The band has seen numerous line up changes over the years and more than its fair share of tragedy along the way, with the untimely passing of Todd’s brother and lead singer, Marc Hunter, keyboardist and chief songwriter, Paul Hewson and drummer Neil Storey.
“It’s weird,” says Todd, “when you get a thousand people in a big venue, singing along… it’s like Marc and Paul and Neil are there. They live on through the songs. It’s great to be a part of. You know, there wasn’t a Dragon for ten years after Marc died. I did soundtrack work and it was like some distant thing that I wasn’t very happy about because I’d lost everyone.” But Todd found his way back to his passion through an unexpected source. “After a long time, I played at a parent/teacher thing at my kids’ school. The parents and teachers played and one of the other parents was Johnny Diesel so I just played bass to all the music all night and afterwards I thought ‘That was great! That’s what you do, you twat!’ I’d sort of forgotten. I’d been working in studios for so long, in terms of doing soundtrack work, and it’s a very solitary business. And about three out of the last five series I’ve done have come out of New York and London so you get up at five in the morning and you’re over at the studio and you’re talking to them on the net, back and forth and sending stuff. There’s no one else there. Sometimes, you spend weeks by yourself. It’s a very different kind of energy. In the end, it got too solitary. And I wanted that immediacy of playing live again.”
But Todd admits that, for a while there, the solitude was exactly what he needed. “It still is,” he says. “We live in Sydney on the weekends and here during the week.” ‘Here’ is a property located two and a half hours south of Sydney, in the mountains. “There’s a big valley and there’s a couple of houses, no street lights and no people. You can stay here for a week and not see one human being.”
“I’m always pottering around here,” he tells me. “This is just a barn that I’ve made into a studio and I’ve got all my crap in it. Everything’s here basically. There used to be a huge 24 track tuner and a great desk but it’s all gone now and it’s just me and the current Mac and everything runs by the computer. There were a hundred of those weird and wild and woolly instruments doing soundtrack work but I’m slowly trying to get rid of it all. I have young bands coming down and carting off old analogue systems because I’d much rather they were using them than having them sitting here like they were in a museum.”
While Todd might spend a fair bit of time in the studio, writing songs and ‘pottering around’, his main focus is on live performances. But life on the road is much different these days for Dragon. There’s no more touring the country with back to back gigs. “We play weekends only and quite often we’re at three separate places on the weekend,” he explains. “We only have our guitars when we fly and it’s incredibly mobile. There’s no crew, and we just get up and play. It kind of is, now, as it should have always been. The crowds are young. There are twenty year olds to forty year olds. It happens every decade that you play because a lot of our stuff is still on radio so everyone knows the songs. It’s just part of the background. And the crowd has changed. When we started, it was much more a nostalgia thing where people would come back and say ‘I remember seeing you in 1974’ and now there’s none of that. They’re just all kids who are singing these obscure songs. But that’s the great thing about I Tunes. All tunes exist. My kids know it all, music from all eras.”

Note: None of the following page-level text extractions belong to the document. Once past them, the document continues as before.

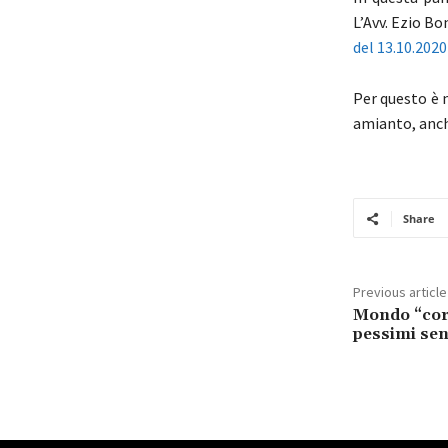
L’Avv. Ezio Bo
del 13.10.2020
Per questo è 
amianto, anch
Share
Previous article
Mondo “cor
pessimi sen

The new Dragon evolved from an acoustic band, Todd explains, as a way of working into the Dragon repertoire on stage. “For the first six months or so, we couldn’t hear the band over the singing and we just got our electric guitars and stuff and started making a hell of a noise. We’re sort of playing harder all of the time now in order to get above the crowd to get the energy up there. I’m noticing too on I Tunes, the people who used to buy Dragon music, and who also buy James Reyne and Choirboys stuff are now buying Kings of Leon. So that’s sort of reframed. It’s interesting,” he muses. “I guess it sounds familiar and people get thrilled by something they recognise. But, saying that, we also play some new songs and the crowds are really incredibly supportive of the songs. It’s everything that everybody knows plus Mark does an a capella version of ‘Show No Mercy’ and sometimes somebody will start a song and we’ll just play it, like ‘Shout’ or ‘Message in a Bottle’ or whatever…”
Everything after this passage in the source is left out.